La prochaine étape de cette stratégie est la création d'un service d'aide à la recherche d'emploi, alors que le taux de chômage atteint 24 % de la population active. Le parti surfe sur la crise économique et progresse dans les sondages : il est désormais crédité de 9 % à 12 % d'intentions de vote selon les instituts. Tout en condamnant les plans d'austérité, il ne veut pas renoncer à l'euro. Pour le moment. "Quand nous aurons redressé nos capacités de production, nous pourrons revenir à la drachme", explique Mme Katinopoulou.
Au siège du parti, près de la gare de Larissi, dans l'un de ces quartiers d'Athènes qui tombe en décrépitude, jeunes et vieux se retrouvent pour une réunion d'information. Un pope attend patiemment. Marlène Katinopoulou, 27 ans, a adhéré au parti il y a deux ans, mais a toujours voté pour ce mouvement, fondé au début des années 1990. Avant la réunion, elle a suivi, en compagnie d'une demi-douzaine de femmes, un cours d'autodéfense prodigué par un homme au crâne rasé, à l'instar de nombreux membres du parti.

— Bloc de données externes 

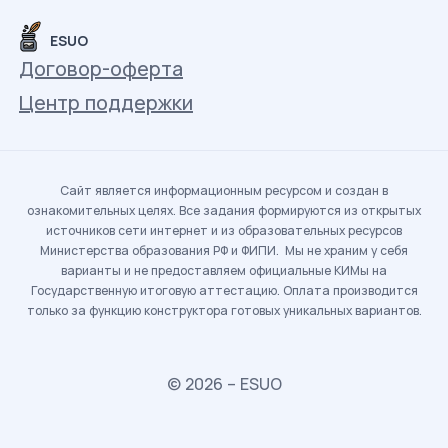
ESUO
Договор-оферта
Центр поддержки
Сайт является информационным ресурсом и создан в
ознакомительных целях. Все задания формируются из открытых
источников сети интернет и из образовательных ресурсов
Министерства образования РФ и ФИПИ. Мы не храним у себя
варианты и не предоставляем официальные КИМы на
Государственную итоговую аттестацию. Оплата производится
только за функцию конструктора готовых уникальных вариантов.
© 2026 – ESUO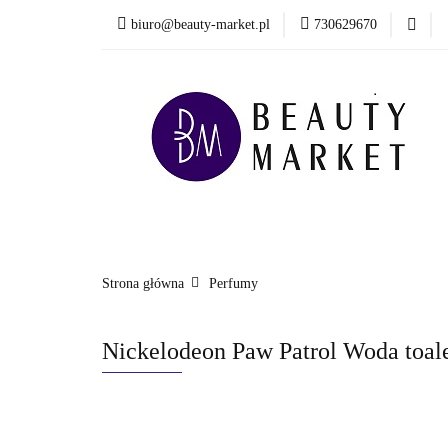
biuro@beauty-market.pl
730629670
Włosy
Twarz
Health & Care
Włosy
Twarz
Ciało i kąpiel
Mężcz
Nowości
Strona główna
Perfumy
Nickelodeon Paw Patrol Woda toale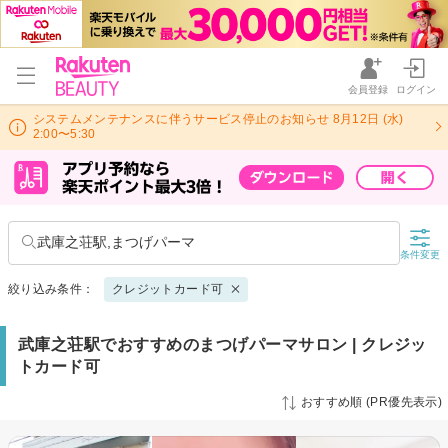
会員登録
ログイン
システムメンテナンスに伴うサービス停止のお知らせ 8月12日 (水)
2:00〜5:30
武庫之荘駅,まつげパーマ
条件変更
絞り込み条件：
クレジットカード可
武庫之荘駅でおすすめのまつげパーマサロン | クレジッ
トカード可
おすすめ順 (PR優先表示)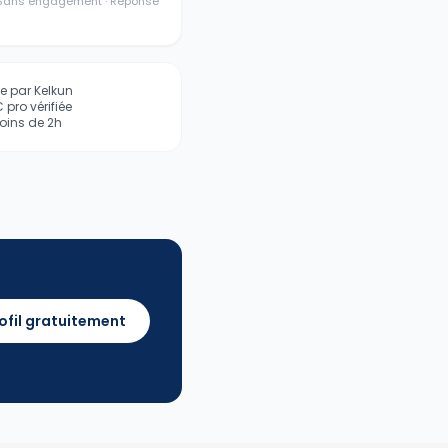
· Sans engagement · Réponse
iée par Kelkun
pro vérifiée
ins de 2h
ofil gratuitement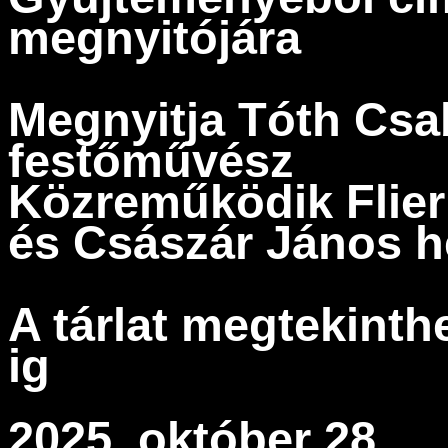
megnyitójára
Megnyitja
Tóth Cs
festőművész
Közreműködik
Flie
és
Császár János
h
A tárlat megtekinth
ig
2025. október 28.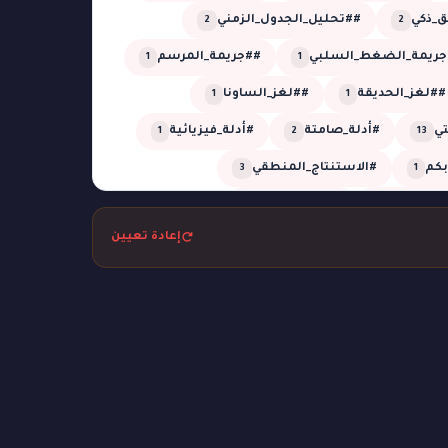
_ذكي
##تحليل_الجدول_الزمني
2
2
جريمة_الضغط_السلبي
##جريمة_المرسم
1
1
##لغز_الحديقة
##لغز_الساونا
1
1
تي
#أدلة_صامتة
#أدلة_فيزيائية
1
2
13
أبكم
#الاستنتاج_المنطقي
3
1
_المؤجلة
#الظل_الجاف
1
1
إعادة تعيين
تل
#بحر
#بركان
#تبديل_هويات
1
1
2
1
التوقيت
#تحليل_زمني
1
1
م
#ثعابين
#جريمة_التصوير
1
1
1
مة_الكوخ
#جريمة_المعرض
1
1
غرفة_مغلقة
#جريمة_في_الأوبرا
2
6
#جريمة_في_القطار
1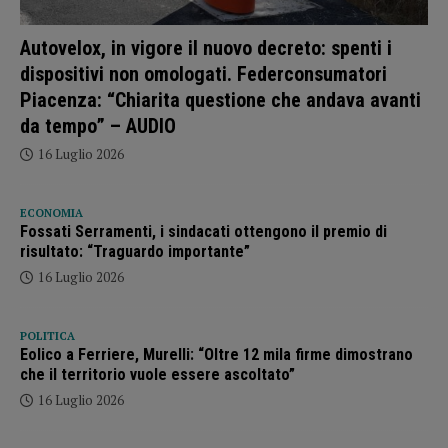
Autovelox, in vigore il nuovo decreto: spenti i
dispositivi non omologati. Federconsumatori
Piacenza: “Chiarita questione che andava avanti
da tempo” – AUDIO
16 Luglio 2026
ECONOMIA
Fossati Serramenti, i sindacati ottengono il premio di
risultato: “Traguardo importante”
16 Luglio 2026
POLITICA
Eolico a Ferriere, Murelli: “Oltre 12 mila firme dimostrano
che il territorio vuole essere ascoltato”
16 Luglio 2026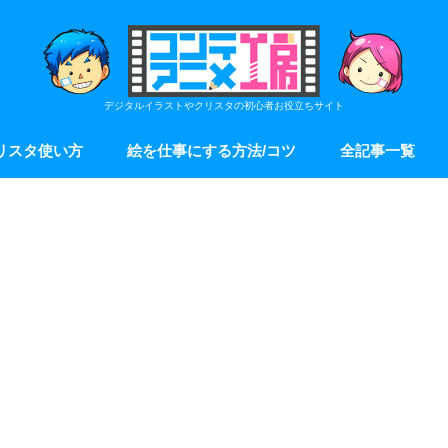
デジタルイラストやクリスタの初心者お役立ちサイト
リスタ使い方
絵を仕事にする方法/コツ
全記事一覧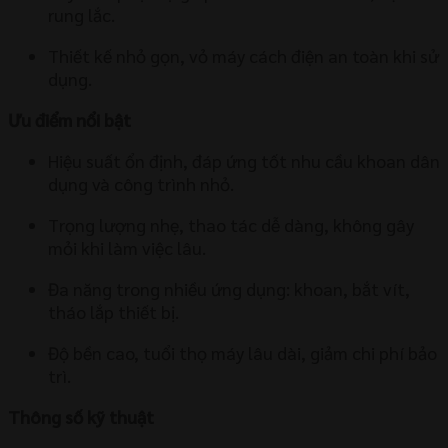
rung lắc.
Thiết kế nhỏ gọn, vỏ máy cách điện an toàn khi sử
dụng.
Ưu điểm nổi bật
Hiệu suất ổn định, đáp ứng tốt nhu cầu khoan dân
dụng và công trình nhỏ.
Trọng lượng nhẹ, thao tác dễ dàng, không gây
mỏi khi làm việc lâu.
Đa năng trong nhiều ứng dụng: khoan, bắt vít,
tháo lắp thiết bị.
Độ bền cao, tuổi thọ máy lâu dài, giảm chi phí bảo
trì.
Thông số kỹ thuật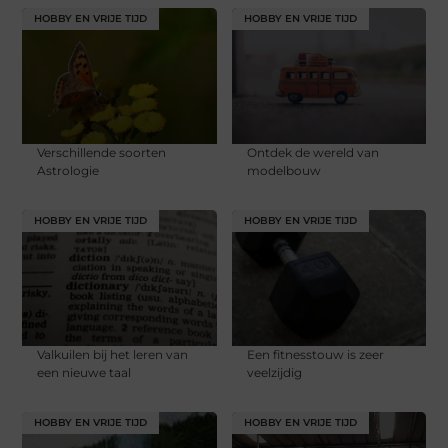
HOBBY EN VRIJE TIJD
HOBBY EN VRIJE TIJD
Verschillende soorten
Ontdek de wereld van
Astrologie
modelbouw
HOBBY EN VRIJE TIJD
HOBBY EN VRIJE TIJD
Valkuilen bij het leren van
Een fitnesstouw is zeer
een nieuwe taal
veelzijdig
HOBBY EN VRIJE TIJD
HOBBY EN VRIJE TIJD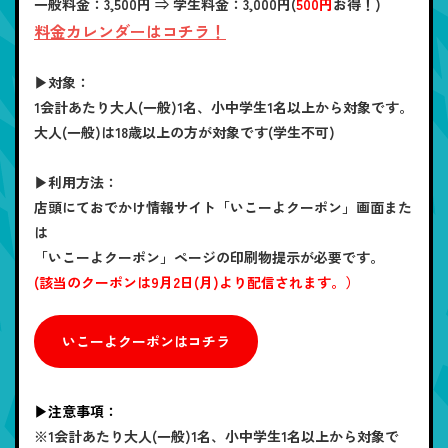
一般料金：3,500円 ⇒ 学生料金：
3,000円(
500円
お得！)
料金カレンダーはコチラ！
▶対象：
1会計あたり大人(一般)1名、小中学生1名以上から対象です。
大人(一般)は18歳以上の方が対象です(学生不可)
▶利用方法：
店頭にておでかけ情報サイト「いこーよクーポン」画面また
は
「いこーよクーポン」ページの印刷物提示が必要です。
(該当のクーポンは9月2日(月)より配信されます。）
いこーよクーポンはコチラ
▶注意事項：
※1会計あたり大人(一般)1名、小中学生1名以上から対象で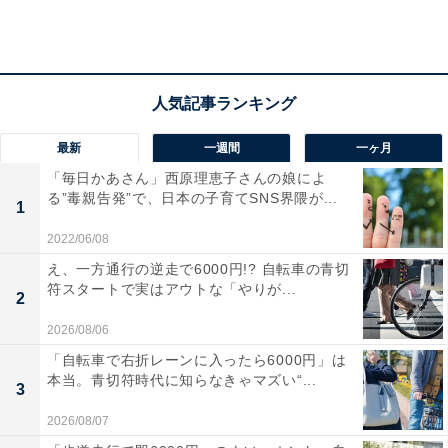
4位：川崎市 1万2944円
5位：大津市 1万2918円
＞＞あなたの住む街は何位？全ランキングはコチラ！
最新
一週間
一ヶ月
2020年の年間支出金額ランキング1位は札幌市で、一世
「毎日かあさん」西原理恵子さんの娘によ
帯当たり1万8269円。日本4大ビールメーカーの一つ「サ
る”毒親告発”で、日本の子育てSNS界隈が...
1
ッポロビール」のお膝元とあって、納得の結果になりま
2022/06/08
した。
え、一方通行の逆走で6000円!? 自転車の青切
符スタートで実はアウトな「やりが...
2
3位以下と差をつけて2位となった秋田市も酒豪が多い街
のイメージ。「家計調査」から同様に算出した清酒の一
2026/08/06
世帯当たりの年間支出金額ではダントツの1位となりま
「自転車で右折レーンに入ったら6000円」は
本当。青切符時代に知らなきゃマズい“...
した。
3
2026/08/07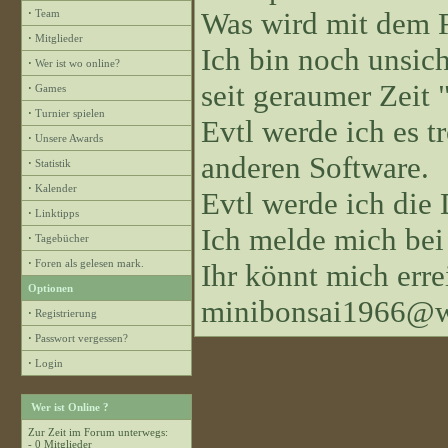
Was wird mit dem 
·
Team
·
Mitglieder
Ich bin noch unsiche
·
Wer ist wo online?
seit geraumer Zeit "
·
Games
·
Turnier spielen
Evtl werde ich es 
·
Unsere Awards
anderen Software.
·
Statistik
·
Kalender
Evtl werde ich die
·
Linktipps
Ich melde mich bei
·
Tagebücher
·
Foren als gelesen mark.
Ihr könnt mich erre
Optionen
minibonsai1966@w
·
Registrierung
·
Passwort vergessen?
·
Login
Wer ist Online ?
Zur Zeit im Forum unterwegs:
- 0 Mitglieder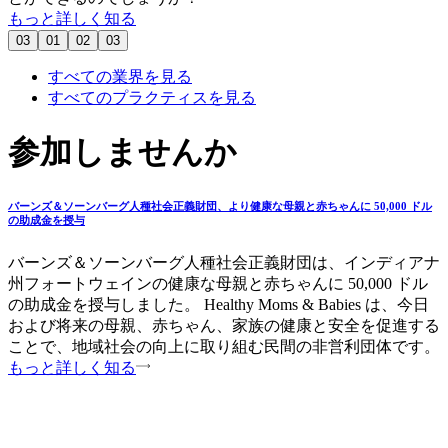
もっと詳しく知る
03
01
02
03
すべての業界を見る
すべてのプラクティスを見る
参加しませんか
バーンズ＆ソーンバーグ人種社会正義財団、より健康な母親と赤ちゃんに 50,000 ドル
の助成金を授与
バーンズ＆ソーンバーグ人種社会正義財団は、インディアナ
州フォートウェインの健康な母親と赤ちゃんに 50,000 ドル
の助成金を授与しました。 Healthy Moms & Babies は、今日
および将来の母親、赤ちゃん、家族の健康と安全を促進する
ことで、地域社会の向上に取り組む民間の非営利団体です。
もっと詳しく知る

Depuis la dernière campagne électorale, le mouvement essaie d'adoucir son image et de se dissocier des attaques contre les immigrés. "Nous condamnons ces violences", assure Marlène Katinopoulou. Néanmoins, les agressions contre les étrangers se poursuivent. À la fin septembre, dans le nord de la Grèce, un homme a été condamné à huit mois de prison pour avoir attaqué un musulman qui collait des affiches antiracistes. Pendant l'agression, il a perdu son casque de moto et a été reconnu. Or, peu avant l'incident, il avait été vu en train de sortir des bureaux régionaux d'Aube dorée, même s'il affirme ne pas être membre du parti.
Le 25 septembre, le procès de Themis Skordeli, une ancienne candidate du parti aux dernières législatives à Athènes, a été de nouveau reporté. Mme Skordeli est mise en cause dans des attaques contre des Afghans. Quant au porte-parole d'Aube dorée, Elias Kasidiaris, il est soupçonné d'avoir participé à une attaque raciste. Son procès a également été reporté plusieurs fois.
Le parti récuse désormais les étiquettes de néonazi ou de fasciste. "Fasciste est un mot italien. Nous ne sommes ni italiens ni allemands, nous sommes grecs", commente l'attachée parlementaire. Son idéologie est un mélange de glorification du passé grec et de références à l'extrême droite. Le chef du parti, Nikolaos Michaloliakos, n'a pas hésité à mettre en cause l'existence des chambres à gaz dans un entretien télévisé après les élections, et il n'est pas rare de voir des photos d'Hitler dans le journal du mouvement. Quant au drapeau du parti, il rappelle étrangement l'étendard nazi.
"Aube dorée plonge ses racines dans l'histoire de l'extrême droite en Grèce, en faisant référence à la dictature des colonels [1967-1974], mais aussi à la collaboration pendant l'occupation allemande [1942-44] ", explique le politologue Elias Nikolakopoulos. "Le parti est fort dans les zones les plus touchées par la crise, mais aussi dans d'anciens fiefs des bataillons de sécurité", les milices armées par l'Allemagne pour lutter contre la résistance communiste.
"À cause de la crise économique, c'est la première fois qu'on voit se constituer en Grèce un mouvement fasciste qui s'appuie sur une base sociale, s'inquiète le politologue Georges Sefertzis. Les dictatures grecques étaient des régimes autoritaires sans enracinement social, Aube dorée s'adresse à une nouvelle génération qui n'a pas connu le régime des colonels, ne sait rien de la guerre civile qui s'est prolongée jusqu'en 1949, et identifie la démocratie à la corruption et au clientélisme des hommes politiques." Aube dorée n'a pas fini de hanter la Grèce.